I'm just starting out on a course on approximation theory based almost solely on the textbook by Powell, and must say that certain concepts still evade me. This is the solution to a question asking to prove that the function $\phi$ is continuous. It seems like a very basic thing, but I'm stuck on figuring out where the last line of the inequality in the following comes from:
For a function $\phi: \mathscr{R^n}\to \mathscr{A}$ given by
$$\phi(\lambda)=\lambda_1b_1+...+\lambda_n b_n, \quad (\lambda_1,...,\lambda_n)\in\ \mathscr{R^n},$$ If $\lambda=(\lambda_1,...,\lambda_n),\mu=(\mu_1,...,\mu_n) \in\ \mathscr{R^n}$, then $$\phi(\lambda)-\phi(\mu)=(\lambda_1-\mu_1)b_1+...+(\lambda_n-\mu_n)b_n.$$ Hence $$\begin{align}\|\phi(\lambda)-\phi(\mu)\| & \leq \lvert \lambda_1-\mu_1\rvert \|b_1\|+...+\lvert \lambda_n-\mu_n\rvert \|b_n\| \\ & \leq n \| \lambda-\mu\|_2 \max_{1\leq i\leq n} \|b_i\|.\end{align} $$
$\mathscr{A}$ being an finite-dimensional subspace of a normed linear space.

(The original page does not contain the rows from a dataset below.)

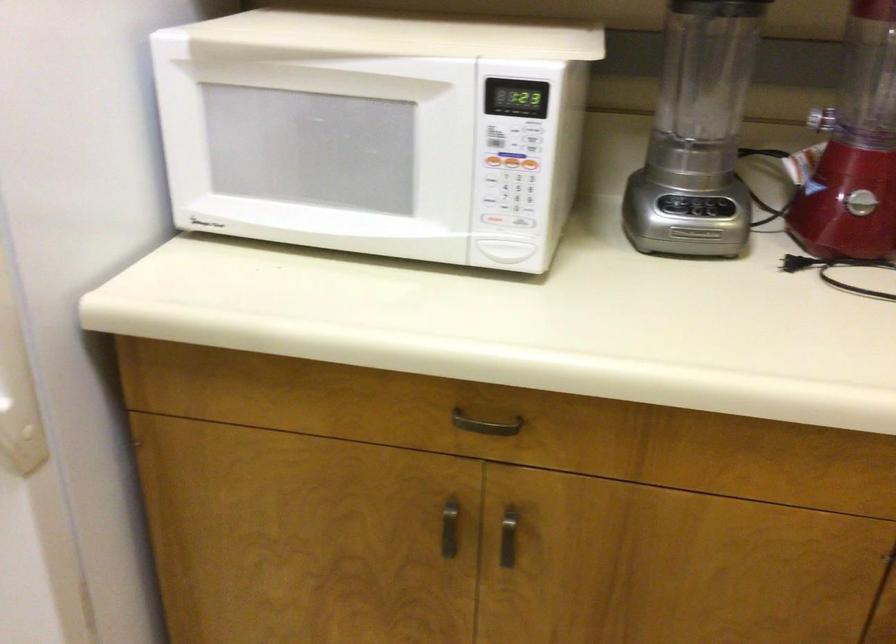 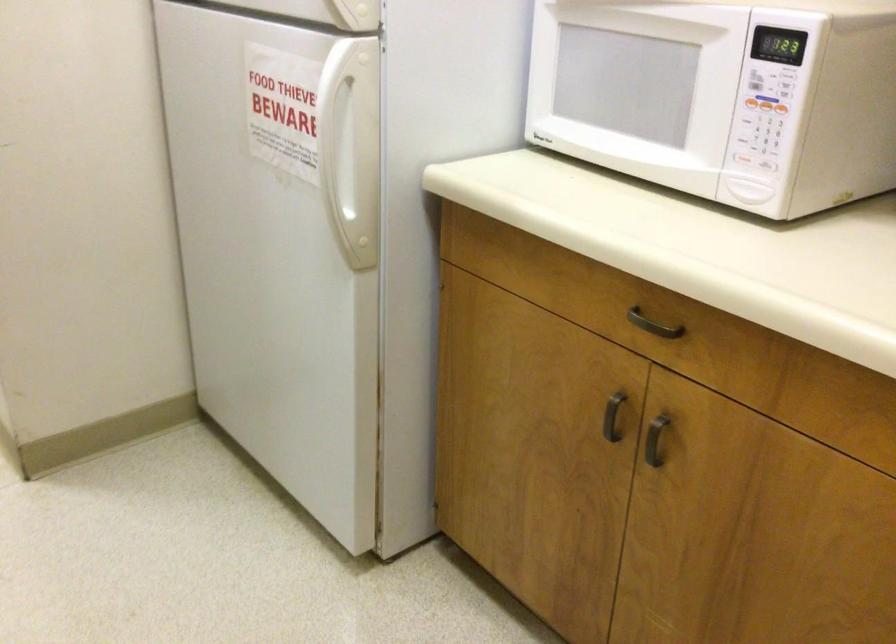 Find the pixel in the second image that matches (x=532, y=165) in the first image.

(780, 108) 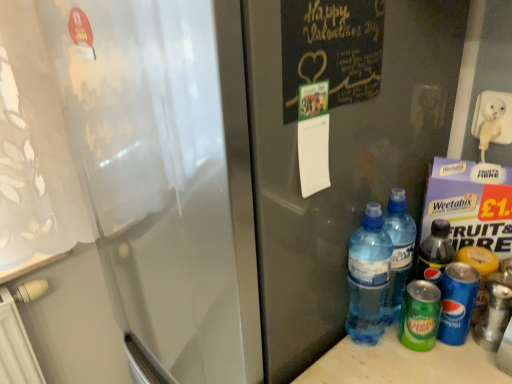 Question: From a real-world perspective, is translucent plastic water bottles at lower right, the third bottle in the right-to-left sequence, physically located above or below blue plastic bottle at lower right, placed as the 1th bottle when sorted from right to left?

Choices:
 (A) below
 (B) above

Answer: (B)

Question: Is translucent plastic water bottles at lower right, the third bottle in the right-to-left sequence, spatially inside blue plastic bottle at lower right, which is counted as the 3th bottle, starting from the left, or outside of it?

Choices:
 (A) outside
 (B) inside

Answer: (A)

Question: Which is farther from the translucent plastic water bottles at lower right, the first bottle when ordered from left to right?

Choices:
 (A) black chalkboard at upper right
 (B) green matte can at lower right, the second bottle in the left-to-right sequence
 (C) blue plastic bottle at lower right, placed as the 1th bottle when sorted from right to left

Answer: (A)

Question: Considering the real-world distances, which object is farthest from the translucent plastic water bottles at lower right, the third bottle in the right-to-left sequence?

Choices:
 (A) blue plastic bottle at lower right, placed as the 1th bottle when sorted from right to left
 (B) green matte can at lower right, the second bottle in the left-to-right sequence
 (C) black chalkboard at upper right

Answer: (C) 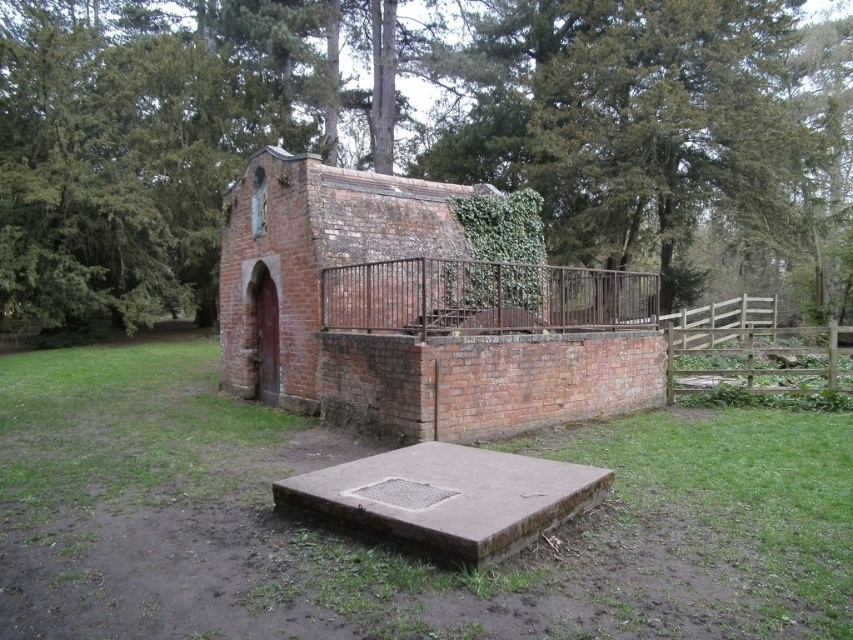 Question: Which point is closer to the camera?

Choices:
 (A) brick chapel at center
 (B) green leafy tree at upper center
 (C) wooden gate at right
 (D) rusty metal fence at center

Answer: (D)

Question: Is brick chapel at center positioned behind wooden gate at right?

Choices:
 (A) yes
 (B) no

Answer: (A)

Question: Among these objects, which one is farthest from the camera?

Choices:
 (A) brick chapel at center
 (B) wooden gate at right

Answer: (A)

Question: Does green leafy tree at upper center lie in front of rusty metal fence at center?

Choices:
 (A) yes
 (B) no

Answer: (B)

Question: Which point is farther to the camera?

Choices:
 (A) green leafy tree at upper center
 (B) brick chapel at center
 (C) wooden gate at right

Answer: (B)

Question: Does green leafy tree at upper center appear on the right side of rusty metal fence at center?

Choices:
 (A) yes
 (B) no

Answer: (A)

For n=2, visualising it makes sense, but I feel like I'm missing something with regards to the actual meaning of the $\mathscr {L_2}$-norm generally. Any help would be greatly appreciated.
First, as all the $\|b_k\|$ are less than $\max_{1\leq i\leq n} \|b_i\|$, we have
$$\lvert \lambda_1-\mu_1\rvert \|b_1\|+...+\lvert \lambda_n-\mu_n\rvert \|b_n\| \leq \left(\lvert \lambda_1-\mu_1\rvert + \dots + \lvert \lambda_n-\mu_n\rvert\right) \cdot \max_{1\leq i\leq n} \|b_i\|.$$
Now, note that $\|\lambda - \mu\|_2 = \sqrt{\displaystyle\sum\limits_{k=1}^n |\lambda_k-\mu_k|^2}$. Let $i \in \{1,..,n\}$ : as this big sum contains only positive terms and as $|\lambda_i-\mu_i|^2$ is one of them, we get : $$|\lambda_i-\mu_i|^2 \leq \displaystyle\sum\limits_{k=1}^n |\lambda_k-\mu_k|^2 $$ and therefore $$\sqrt{|\lambda_i-\mu_i|^2} \leq \sqrt{\displaystyle\sum\limits_{k=1}^n |\lambda_k-\mu_k|^2} $$ hence $$|\lambda_i-\mu_i| \leq \|\lambda - \mu\|_2.$$
Therefore
$$\begin{array}{rll}\lvert \lambda_1-\mu_1\rvert \|b_1\|+...+\lvert \lambda_n-\mu_n\rvert \|b_n\| &\leq& \left(\lvert \lambda_1-\mu_1\rvert + \dots + \lvert \lambda_n-\mu_n\rvert\right) \cdot \max_{1\leq i\leq n} \|b_i\| \\ &\leq & \left(\|\lambda - \mu\|_2+ \dots + \|\lambda - \mu\|_2\right) \cdot \max_{1\leq i\leq n} \|b_i\|\\ &\leq & n \cdot \|\lambda - \mu\|_2 \cdot \max_{1\leq i\leq n} \|b_i\|.\end{array}$$
$\rhd$ Note that we can get a better inegality with the Cauchy-Schwarz inequality? The Cauchy-Schwarz inequality tells us that $\displaystyle\sum\limits_{i=1}^n a_ib_i \leq \sqrt{\displaystyle\sum\limits_{i=1}^n a_i^2}\sqrt{\displaystyle\sum\limits_{i=1}^n b_i^2}$. Applying this inequality with $a_i = 1$ and $b_i = |\lambda_i-\mu_i|$, we get $$\displaystyle\sum\limits_{i=1}^n |\lambda_i-\mu_i|\leq \sqrt{\displaystyle\sum\limits_{i=1}^n 1}\sqrt{\displaystyle\sum\limits_{i=1}^n |\lambda_i-\mu_i|^2} = \sqrt{n} \|\lambda - \mu \|_2.$$
This then gives : $$\left(\lvert \lambda_1-\mu_1\rvert + \dots + \lvert \lambda_n-\mu_n\rvert\right) \cdot \max_{1\leq i\leq n} \|b_i\| \leq \sqrt{n} \cdot \|\lambda - \mu\|_2 \cdot \max_{1\leq i\leq n} \|b_i\|.$$